### [Problem to solve]
Extract, from the records beneath this instruction, each line that contains the word "Смартфоны".
═══
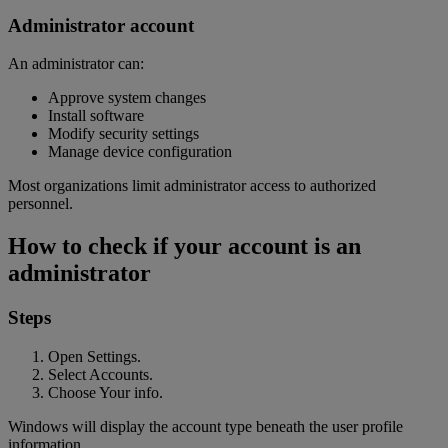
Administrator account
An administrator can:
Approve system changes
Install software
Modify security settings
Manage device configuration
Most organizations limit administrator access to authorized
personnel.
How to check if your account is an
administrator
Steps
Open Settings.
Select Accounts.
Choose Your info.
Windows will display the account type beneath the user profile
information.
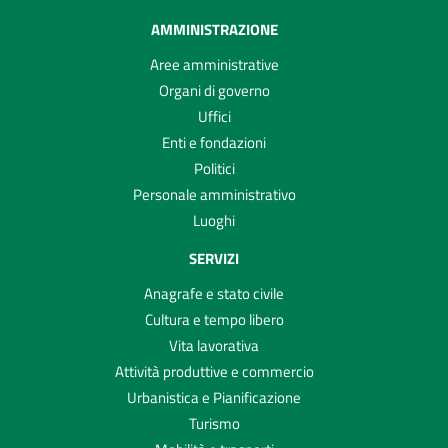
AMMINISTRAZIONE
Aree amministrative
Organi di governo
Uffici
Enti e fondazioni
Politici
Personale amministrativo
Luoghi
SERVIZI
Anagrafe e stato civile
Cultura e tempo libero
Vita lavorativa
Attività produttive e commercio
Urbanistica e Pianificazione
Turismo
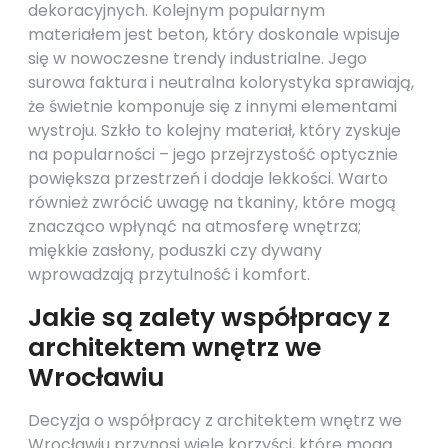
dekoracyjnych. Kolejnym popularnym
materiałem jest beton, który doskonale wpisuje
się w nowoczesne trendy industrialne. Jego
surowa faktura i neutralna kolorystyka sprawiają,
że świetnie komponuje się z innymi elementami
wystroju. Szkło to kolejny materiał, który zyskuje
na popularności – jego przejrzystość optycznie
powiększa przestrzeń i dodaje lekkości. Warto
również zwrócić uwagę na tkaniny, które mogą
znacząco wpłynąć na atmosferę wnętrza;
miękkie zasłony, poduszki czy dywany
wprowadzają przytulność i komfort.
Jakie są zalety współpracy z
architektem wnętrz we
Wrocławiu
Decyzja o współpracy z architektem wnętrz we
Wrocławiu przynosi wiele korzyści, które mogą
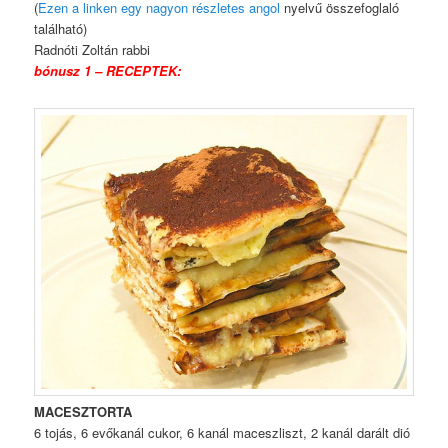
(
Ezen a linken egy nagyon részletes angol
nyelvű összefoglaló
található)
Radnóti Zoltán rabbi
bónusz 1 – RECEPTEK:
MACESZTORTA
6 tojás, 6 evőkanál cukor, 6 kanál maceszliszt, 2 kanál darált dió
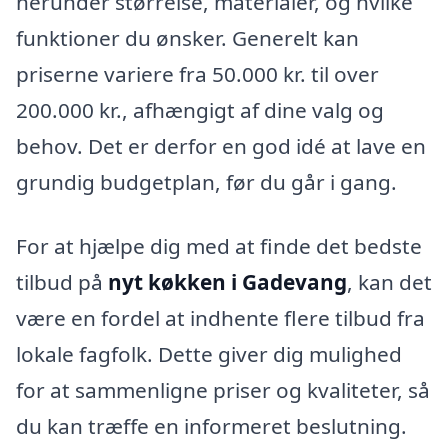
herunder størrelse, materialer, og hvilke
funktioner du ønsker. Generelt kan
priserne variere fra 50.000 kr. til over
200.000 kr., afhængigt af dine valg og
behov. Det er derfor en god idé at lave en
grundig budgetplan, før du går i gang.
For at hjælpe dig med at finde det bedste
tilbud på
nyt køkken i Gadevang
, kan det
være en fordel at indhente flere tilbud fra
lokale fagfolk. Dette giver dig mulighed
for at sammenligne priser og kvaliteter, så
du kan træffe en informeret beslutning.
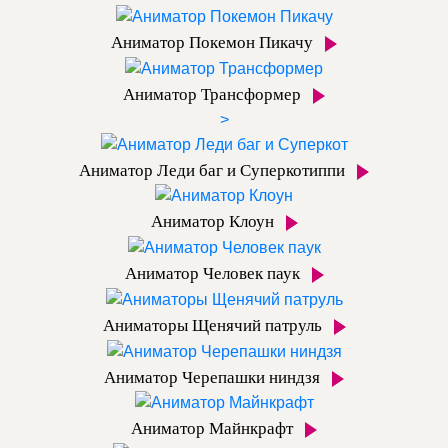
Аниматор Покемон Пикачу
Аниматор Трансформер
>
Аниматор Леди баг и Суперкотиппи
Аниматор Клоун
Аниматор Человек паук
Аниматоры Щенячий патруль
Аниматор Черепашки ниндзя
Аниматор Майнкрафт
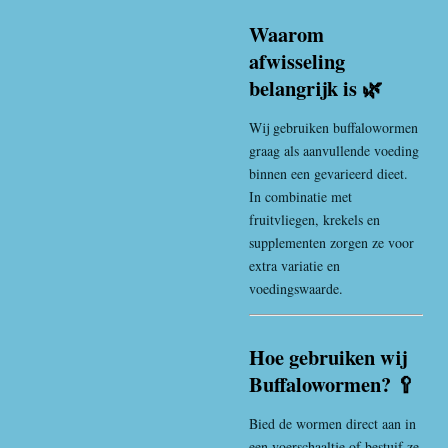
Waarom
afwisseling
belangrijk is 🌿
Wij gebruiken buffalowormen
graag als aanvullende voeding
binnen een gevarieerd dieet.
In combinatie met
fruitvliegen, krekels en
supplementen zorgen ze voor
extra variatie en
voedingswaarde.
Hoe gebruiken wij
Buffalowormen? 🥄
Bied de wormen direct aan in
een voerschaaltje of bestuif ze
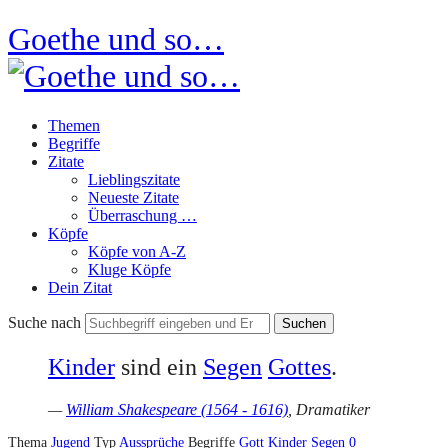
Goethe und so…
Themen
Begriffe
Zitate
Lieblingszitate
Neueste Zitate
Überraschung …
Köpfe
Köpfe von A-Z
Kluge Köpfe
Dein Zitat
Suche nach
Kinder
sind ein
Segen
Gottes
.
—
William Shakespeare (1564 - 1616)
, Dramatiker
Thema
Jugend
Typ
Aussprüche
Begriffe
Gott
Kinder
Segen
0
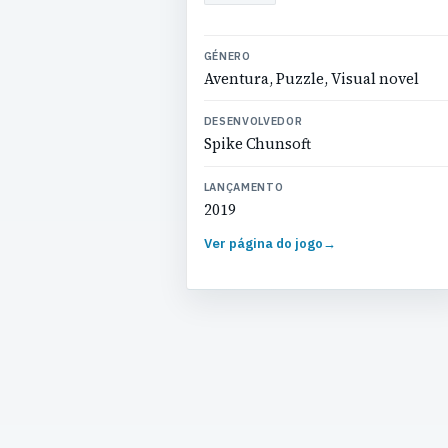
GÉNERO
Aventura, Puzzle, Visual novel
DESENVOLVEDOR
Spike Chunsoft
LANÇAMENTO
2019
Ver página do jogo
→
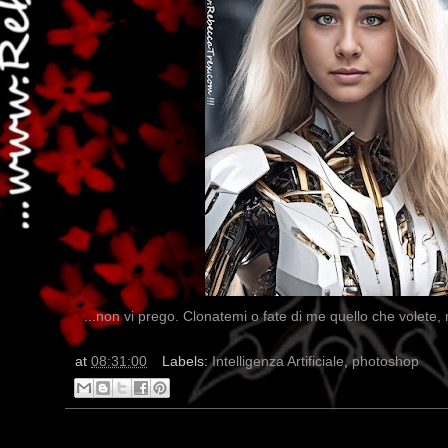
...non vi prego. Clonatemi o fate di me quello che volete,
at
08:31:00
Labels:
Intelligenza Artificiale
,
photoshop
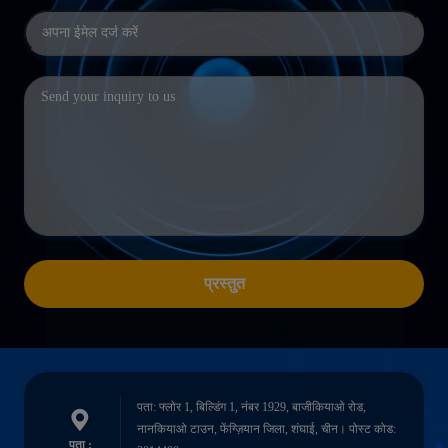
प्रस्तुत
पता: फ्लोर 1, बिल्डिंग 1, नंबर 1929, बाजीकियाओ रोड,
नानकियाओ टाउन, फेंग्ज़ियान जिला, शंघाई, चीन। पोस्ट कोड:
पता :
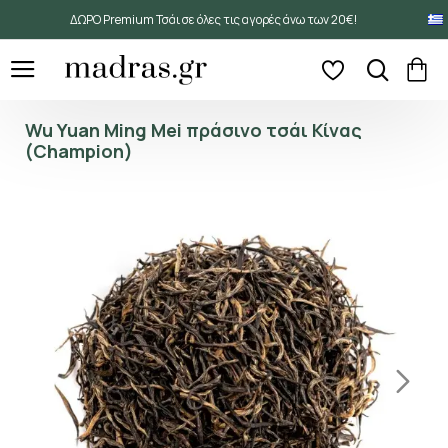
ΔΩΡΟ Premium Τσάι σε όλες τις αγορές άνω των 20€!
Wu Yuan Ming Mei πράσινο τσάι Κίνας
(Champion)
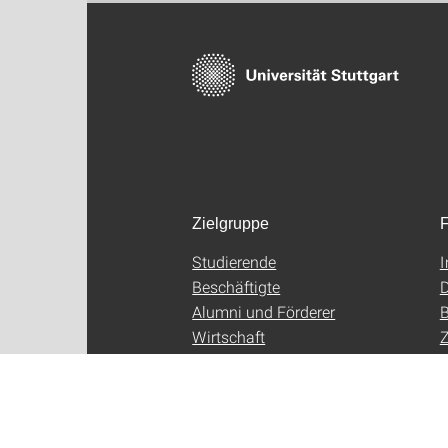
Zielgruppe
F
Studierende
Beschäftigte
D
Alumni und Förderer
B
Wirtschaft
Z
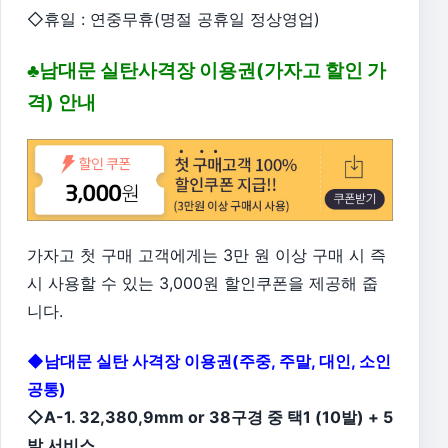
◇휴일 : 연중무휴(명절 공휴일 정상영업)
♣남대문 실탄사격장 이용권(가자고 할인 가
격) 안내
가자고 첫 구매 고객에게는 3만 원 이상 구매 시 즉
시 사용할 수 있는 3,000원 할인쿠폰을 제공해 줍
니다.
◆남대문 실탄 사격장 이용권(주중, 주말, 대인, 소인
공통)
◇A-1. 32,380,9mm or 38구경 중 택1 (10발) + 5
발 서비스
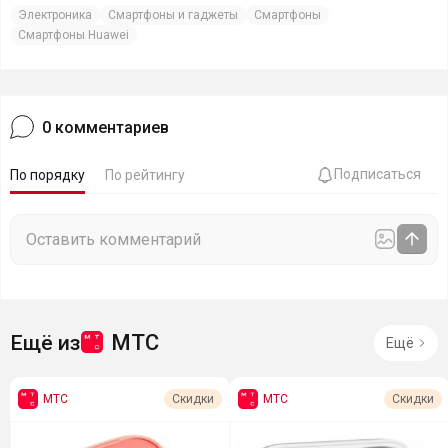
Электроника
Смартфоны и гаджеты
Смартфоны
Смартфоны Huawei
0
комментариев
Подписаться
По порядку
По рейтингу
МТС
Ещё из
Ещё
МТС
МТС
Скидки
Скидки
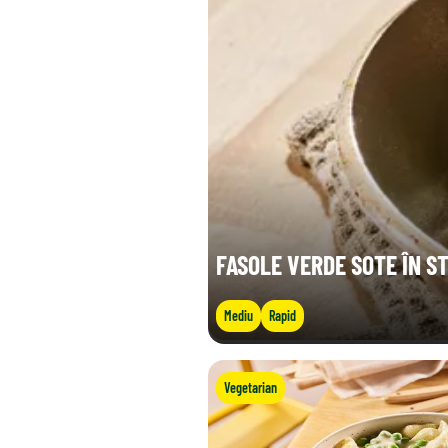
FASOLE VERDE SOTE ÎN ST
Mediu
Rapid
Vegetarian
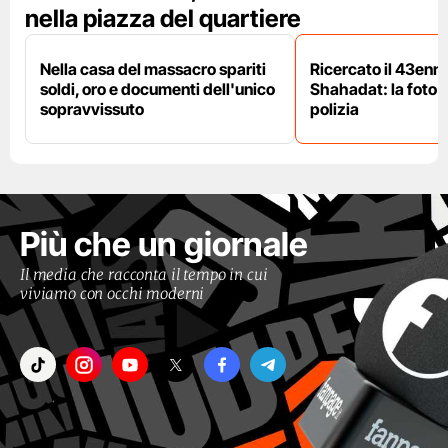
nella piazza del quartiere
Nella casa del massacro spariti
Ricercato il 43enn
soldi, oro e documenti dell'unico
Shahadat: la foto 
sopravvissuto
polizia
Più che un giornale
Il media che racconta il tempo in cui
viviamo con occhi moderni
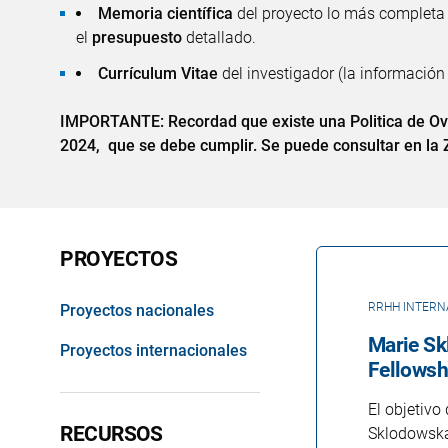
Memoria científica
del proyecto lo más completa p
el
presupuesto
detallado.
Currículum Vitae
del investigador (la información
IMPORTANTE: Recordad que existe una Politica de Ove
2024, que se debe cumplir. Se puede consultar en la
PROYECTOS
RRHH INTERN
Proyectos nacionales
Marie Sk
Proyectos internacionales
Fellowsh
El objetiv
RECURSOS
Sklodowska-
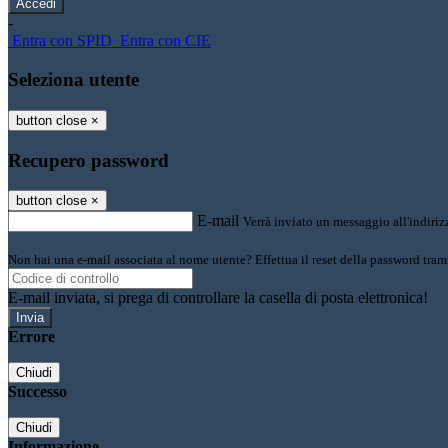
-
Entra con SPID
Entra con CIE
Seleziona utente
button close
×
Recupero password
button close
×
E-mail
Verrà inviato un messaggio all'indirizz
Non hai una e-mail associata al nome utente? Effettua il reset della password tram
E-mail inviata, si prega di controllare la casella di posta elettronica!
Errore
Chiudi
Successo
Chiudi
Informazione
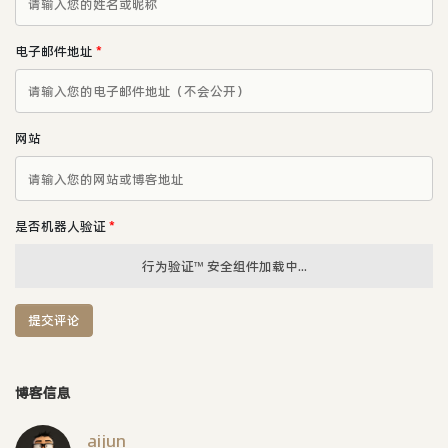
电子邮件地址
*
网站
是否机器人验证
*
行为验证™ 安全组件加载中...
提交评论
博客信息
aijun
═══
### [Expected answer]
Смартфоны и гаджеты
Смартфоны
Смартфоны Huawei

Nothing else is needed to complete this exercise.